Lo spazio in cui ambientare l’azione sostituì i vecchi fondo oro negli anni venti del Quattrocento, complicando enormemente l’invenzione figurativa. Questo cambiamento radicale avvenne nell’atelier di Robert Campin a Tournai. Ancora una volta, Belting individua dietro un mutamento figurativo la spinta della classe sociale emergente: la pittura di Campin, come nel Trittico di Mérode del Met, è un concerto di devozione laica, perciò gli ambienti ricostruiti nei dipinti assecondano l’immaginario del committente borghese.
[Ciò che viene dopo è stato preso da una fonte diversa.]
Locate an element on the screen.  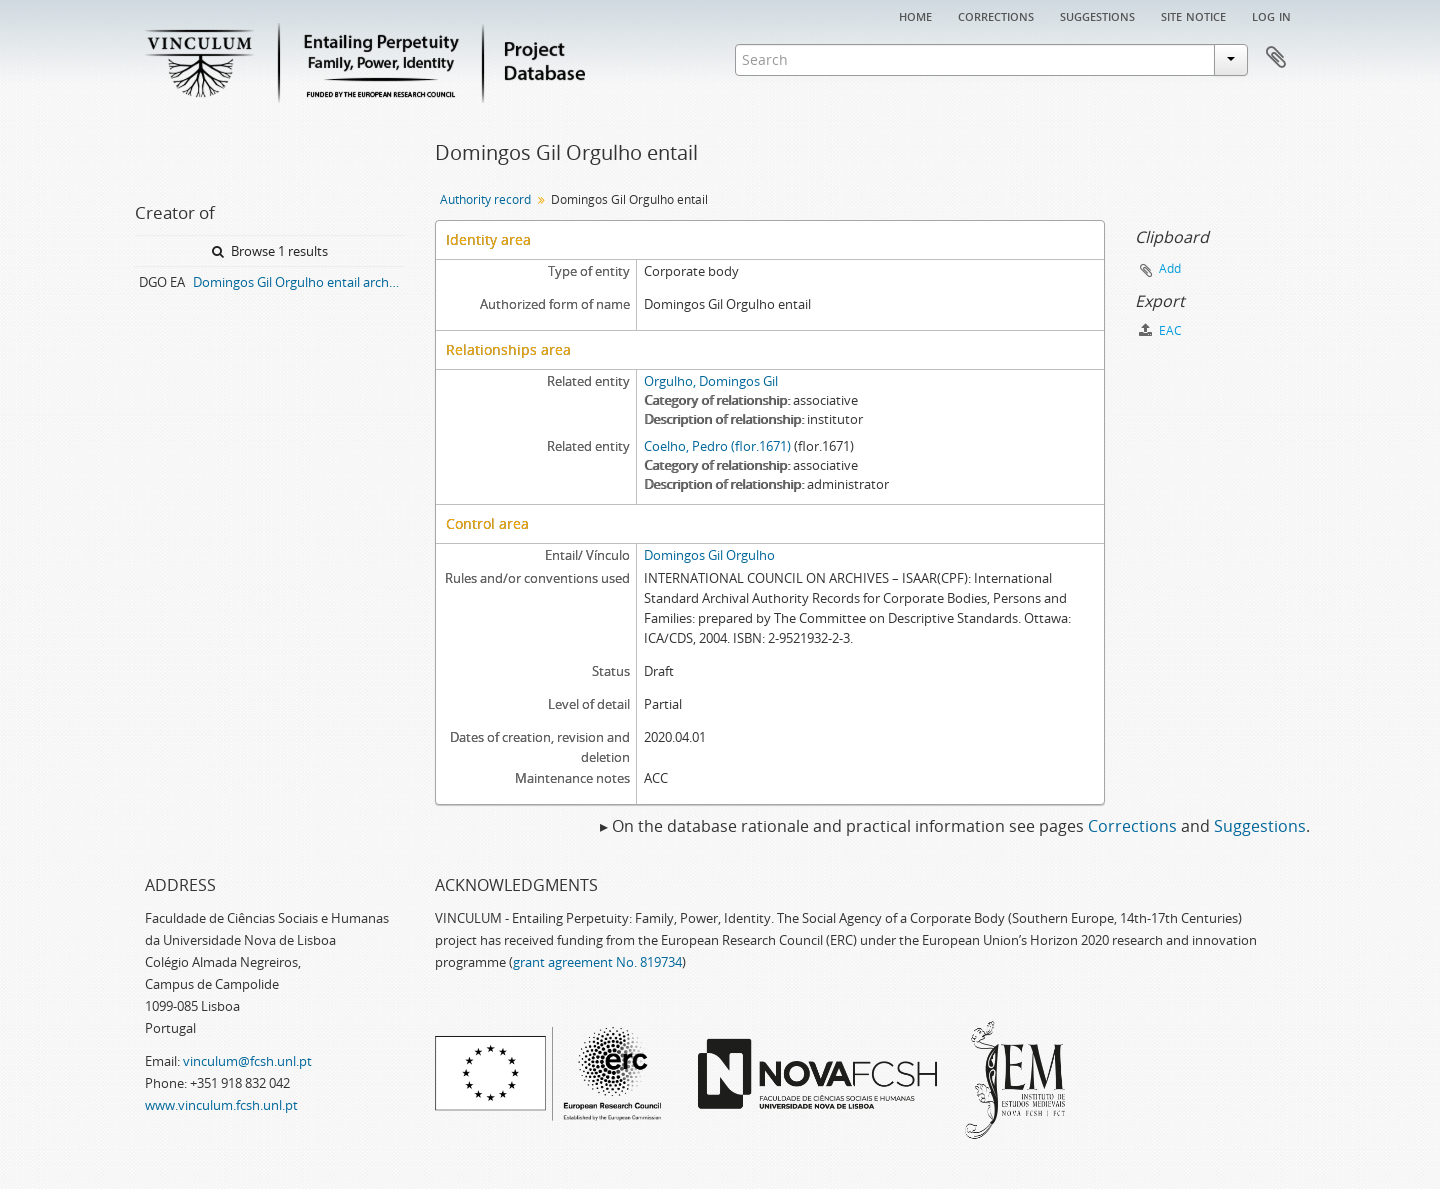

Insomma, in queste opere dove la Vergine siede davanti al focolare della cucina e accoglie l’angelo annunciante tra masserizie consunte e pentoloni di minestra, i borghesi vedevano rispecchiata la loro esistenza quotidiana.
Qualche decennio più tardi nel quadro si fusero apparenza, scena e miracolo, conducendo l’osservatore al di là della superficie del mondo sensibile. La pittura diventava specchio del sé. Oltre a catturare l’ordine del mondo, si era trasformata in un mezzo per esplorare il segreto dell’animo umano. Belting segue, in questo senso, la parabola dell’enigmatico pittore di Gand Hugo van der Goes. Le connessioni tra l’artista e il teatro che emergono in queste pagine, il suo «slancio cinematografico», forse spiegano la vecchia comparazione di Bernard Berenson tra van der Goes e Caravaggio.
Bosch, inquietudine
Qualche inquietudine emerge nella chiusura del libro, nelle pagine dedicate a Hieronymus Bosch. Con il crollo delle certezze della fede il pittore, ormai consapevole delle proprie possibilità, utilizza un ventaglio formale simile a quello del poeta per raccontare un mondo fatto di miserie irrimediabili. La libertà di dire di sé, forzando le regole stesse del linguaggio con la sua fantasia, è l’unica sostanza che compone le sue opere. Da lì a Calvino, che bandirà la pittura dal campo della religione relegandola a quello dell’arte ornamentale, il passo è breve.